Work order
Copy every line that holds the string "voice" from the data below.

□ □ □

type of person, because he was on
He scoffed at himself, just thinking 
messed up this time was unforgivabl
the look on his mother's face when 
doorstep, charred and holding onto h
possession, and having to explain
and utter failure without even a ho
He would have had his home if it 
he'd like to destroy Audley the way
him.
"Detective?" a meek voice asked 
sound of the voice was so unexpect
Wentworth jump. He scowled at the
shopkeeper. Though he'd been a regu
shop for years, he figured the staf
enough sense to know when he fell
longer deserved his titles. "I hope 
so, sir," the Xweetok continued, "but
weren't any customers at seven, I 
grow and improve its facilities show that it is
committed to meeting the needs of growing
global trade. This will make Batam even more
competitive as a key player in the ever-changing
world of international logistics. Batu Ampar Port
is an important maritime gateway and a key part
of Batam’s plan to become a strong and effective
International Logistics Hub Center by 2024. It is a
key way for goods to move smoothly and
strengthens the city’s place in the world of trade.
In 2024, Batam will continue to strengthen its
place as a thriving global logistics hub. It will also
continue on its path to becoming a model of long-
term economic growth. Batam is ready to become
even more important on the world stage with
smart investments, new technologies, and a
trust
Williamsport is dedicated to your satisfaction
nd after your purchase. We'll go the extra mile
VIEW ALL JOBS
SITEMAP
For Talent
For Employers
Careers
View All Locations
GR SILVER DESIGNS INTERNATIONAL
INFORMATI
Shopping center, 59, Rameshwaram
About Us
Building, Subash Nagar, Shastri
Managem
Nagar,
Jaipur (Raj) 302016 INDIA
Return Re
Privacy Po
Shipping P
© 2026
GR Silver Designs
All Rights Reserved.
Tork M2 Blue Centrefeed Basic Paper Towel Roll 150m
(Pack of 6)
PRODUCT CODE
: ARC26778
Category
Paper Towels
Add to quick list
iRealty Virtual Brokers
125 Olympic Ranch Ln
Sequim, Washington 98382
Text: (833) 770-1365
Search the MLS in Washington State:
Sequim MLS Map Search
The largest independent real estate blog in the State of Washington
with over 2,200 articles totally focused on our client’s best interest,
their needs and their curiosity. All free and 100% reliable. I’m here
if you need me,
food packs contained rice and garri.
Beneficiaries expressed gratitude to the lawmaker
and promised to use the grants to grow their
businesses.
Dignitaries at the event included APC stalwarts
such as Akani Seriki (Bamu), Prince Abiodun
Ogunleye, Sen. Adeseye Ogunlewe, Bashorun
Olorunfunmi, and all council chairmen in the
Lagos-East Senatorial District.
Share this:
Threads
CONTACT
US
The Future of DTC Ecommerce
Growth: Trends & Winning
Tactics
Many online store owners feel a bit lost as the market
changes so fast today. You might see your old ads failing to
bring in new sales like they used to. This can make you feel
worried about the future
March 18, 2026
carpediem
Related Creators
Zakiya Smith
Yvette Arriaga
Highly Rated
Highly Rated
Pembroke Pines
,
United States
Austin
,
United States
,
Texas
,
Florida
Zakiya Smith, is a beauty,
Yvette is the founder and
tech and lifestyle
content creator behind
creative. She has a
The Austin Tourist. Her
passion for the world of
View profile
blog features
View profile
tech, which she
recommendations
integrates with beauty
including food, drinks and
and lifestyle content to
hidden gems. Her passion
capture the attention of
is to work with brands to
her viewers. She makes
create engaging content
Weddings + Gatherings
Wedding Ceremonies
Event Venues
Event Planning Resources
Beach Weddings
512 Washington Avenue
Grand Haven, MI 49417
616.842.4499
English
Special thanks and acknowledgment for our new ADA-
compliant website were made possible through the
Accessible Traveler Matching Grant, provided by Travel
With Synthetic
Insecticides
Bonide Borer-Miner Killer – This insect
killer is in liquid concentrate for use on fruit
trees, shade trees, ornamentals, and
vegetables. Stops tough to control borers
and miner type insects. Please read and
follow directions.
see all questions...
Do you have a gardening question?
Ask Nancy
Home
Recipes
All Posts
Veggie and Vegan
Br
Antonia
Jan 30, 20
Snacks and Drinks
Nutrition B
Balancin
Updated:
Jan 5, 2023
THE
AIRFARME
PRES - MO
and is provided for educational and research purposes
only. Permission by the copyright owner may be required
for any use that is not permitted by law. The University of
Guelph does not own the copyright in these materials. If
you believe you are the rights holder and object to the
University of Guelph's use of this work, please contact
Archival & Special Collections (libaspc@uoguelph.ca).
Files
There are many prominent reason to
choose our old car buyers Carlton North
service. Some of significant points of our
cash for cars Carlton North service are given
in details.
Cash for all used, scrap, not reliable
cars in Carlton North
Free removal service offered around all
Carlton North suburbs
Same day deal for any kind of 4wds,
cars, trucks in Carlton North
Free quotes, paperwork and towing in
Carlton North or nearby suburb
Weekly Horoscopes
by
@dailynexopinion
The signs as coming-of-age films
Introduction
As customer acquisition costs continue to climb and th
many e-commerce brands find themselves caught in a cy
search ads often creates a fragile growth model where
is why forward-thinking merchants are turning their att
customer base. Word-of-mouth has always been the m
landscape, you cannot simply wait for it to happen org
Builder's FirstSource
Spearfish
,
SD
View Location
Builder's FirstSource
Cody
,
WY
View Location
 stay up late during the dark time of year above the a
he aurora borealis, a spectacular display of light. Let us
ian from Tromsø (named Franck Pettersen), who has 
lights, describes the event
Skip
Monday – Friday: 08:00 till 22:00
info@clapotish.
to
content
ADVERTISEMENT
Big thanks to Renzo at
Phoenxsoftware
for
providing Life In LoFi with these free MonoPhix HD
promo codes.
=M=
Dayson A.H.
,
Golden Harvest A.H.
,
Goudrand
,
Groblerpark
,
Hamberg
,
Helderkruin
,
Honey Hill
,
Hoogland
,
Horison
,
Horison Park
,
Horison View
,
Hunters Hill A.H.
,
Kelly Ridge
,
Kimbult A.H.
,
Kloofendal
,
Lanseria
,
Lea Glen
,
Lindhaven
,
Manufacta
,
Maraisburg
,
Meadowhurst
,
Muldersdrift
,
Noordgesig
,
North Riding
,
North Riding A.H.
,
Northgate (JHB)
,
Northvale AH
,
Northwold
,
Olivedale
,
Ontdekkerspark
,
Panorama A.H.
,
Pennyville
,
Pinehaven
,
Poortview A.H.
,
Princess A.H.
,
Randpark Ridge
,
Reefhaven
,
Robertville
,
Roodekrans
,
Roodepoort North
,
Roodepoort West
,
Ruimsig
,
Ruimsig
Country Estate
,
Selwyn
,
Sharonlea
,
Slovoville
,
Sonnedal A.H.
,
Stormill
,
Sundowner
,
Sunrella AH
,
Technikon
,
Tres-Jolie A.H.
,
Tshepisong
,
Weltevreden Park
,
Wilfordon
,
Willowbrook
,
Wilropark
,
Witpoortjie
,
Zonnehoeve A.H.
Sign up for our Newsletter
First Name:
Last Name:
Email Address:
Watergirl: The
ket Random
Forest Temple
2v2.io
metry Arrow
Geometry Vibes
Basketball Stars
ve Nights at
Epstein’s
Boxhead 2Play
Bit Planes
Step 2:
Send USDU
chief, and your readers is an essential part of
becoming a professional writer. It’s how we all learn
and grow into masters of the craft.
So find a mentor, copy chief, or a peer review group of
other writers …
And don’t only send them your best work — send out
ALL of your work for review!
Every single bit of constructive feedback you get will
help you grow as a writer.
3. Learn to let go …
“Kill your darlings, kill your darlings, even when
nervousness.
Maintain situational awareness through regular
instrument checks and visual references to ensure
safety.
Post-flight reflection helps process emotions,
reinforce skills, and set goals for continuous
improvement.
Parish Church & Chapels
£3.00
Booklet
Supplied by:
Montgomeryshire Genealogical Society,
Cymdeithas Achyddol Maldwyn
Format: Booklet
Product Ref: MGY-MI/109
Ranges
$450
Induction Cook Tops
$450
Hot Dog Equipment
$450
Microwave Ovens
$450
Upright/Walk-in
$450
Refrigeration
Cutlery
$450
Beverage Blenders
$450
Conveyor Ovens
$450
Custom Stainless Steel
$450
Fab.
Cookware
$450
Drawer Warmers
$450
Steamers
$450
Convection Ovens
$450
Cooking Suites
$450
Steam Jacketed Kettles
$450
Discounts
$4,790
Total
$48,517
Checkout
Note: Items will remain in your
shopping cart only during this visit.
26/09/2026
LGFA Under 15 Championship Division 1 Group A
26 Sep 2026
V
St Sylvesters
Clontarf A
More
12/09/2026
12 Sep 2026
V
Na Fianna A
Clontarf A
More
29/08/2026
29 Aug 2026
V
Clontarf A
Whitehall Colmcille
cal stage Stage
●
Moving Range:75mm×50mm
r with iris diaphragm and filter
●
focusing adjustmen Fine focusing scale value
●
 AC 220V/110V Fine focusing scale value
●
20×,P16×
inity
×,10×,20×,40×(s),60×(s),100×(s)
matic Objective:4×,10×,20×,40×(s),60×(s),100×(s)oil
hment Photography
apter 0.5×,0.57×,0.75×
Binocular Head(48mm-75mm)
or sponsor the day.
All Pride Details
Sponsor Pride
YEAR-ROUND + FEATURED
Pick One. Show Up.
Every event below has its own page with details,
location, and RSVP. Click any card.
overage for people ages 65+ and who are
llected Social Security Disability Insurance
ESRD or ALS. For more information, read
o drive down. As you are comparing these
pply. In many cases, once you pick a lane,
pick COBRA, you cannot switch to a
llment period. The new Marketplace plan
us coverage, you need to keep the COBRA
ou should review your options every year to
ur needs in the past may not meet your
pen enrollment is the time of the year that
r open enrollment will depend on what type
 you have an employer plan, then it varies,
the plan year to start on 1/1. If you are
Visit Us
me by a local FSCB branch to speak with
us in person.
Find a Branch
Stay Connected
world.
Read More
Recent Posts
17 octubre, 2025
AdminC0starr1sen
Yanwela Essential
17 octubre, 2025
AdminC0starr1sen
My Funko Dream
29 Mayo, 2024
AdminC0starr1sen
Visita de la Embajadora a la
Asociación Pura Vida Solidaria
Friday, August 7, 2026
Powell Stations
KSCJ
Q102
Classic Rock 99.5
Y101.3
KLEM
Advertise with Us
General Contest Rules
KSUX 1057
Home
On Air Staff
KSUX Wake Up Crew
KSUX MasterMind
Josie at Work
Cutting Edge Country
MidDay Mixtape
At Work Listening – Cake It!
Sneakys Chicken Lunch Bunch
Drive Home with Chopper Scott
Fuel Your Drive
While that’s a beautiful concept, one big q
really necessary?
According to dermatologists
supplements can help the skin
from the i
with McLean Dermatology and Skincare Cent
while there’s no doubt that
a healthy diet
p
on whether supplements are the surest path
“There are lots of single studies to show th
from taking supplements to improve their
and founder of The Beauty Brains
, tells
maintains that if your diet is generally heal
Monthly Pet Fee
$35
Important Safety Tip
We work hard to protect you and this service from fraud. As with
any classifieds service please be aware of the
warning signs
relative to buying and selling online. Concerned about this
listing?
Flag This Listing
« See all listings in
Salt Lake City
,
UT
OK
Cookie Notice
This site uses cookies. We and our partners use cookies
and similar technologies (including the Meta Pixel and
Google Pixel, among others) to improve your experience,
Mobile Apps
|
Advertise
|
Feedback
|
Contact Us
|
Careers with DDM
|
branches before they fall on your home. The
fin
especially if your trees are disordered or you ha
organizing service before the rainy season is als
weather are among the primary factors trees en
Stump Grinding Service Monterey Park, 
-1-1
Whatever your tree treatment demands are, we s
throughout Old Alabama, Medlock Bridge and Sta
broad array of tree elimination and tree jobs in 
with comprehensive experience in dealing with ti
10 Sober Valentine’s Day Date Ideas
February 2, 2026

□ □ □

Problem solution
"Detective?" a meek voice asked 
sound of the voice was so unexpect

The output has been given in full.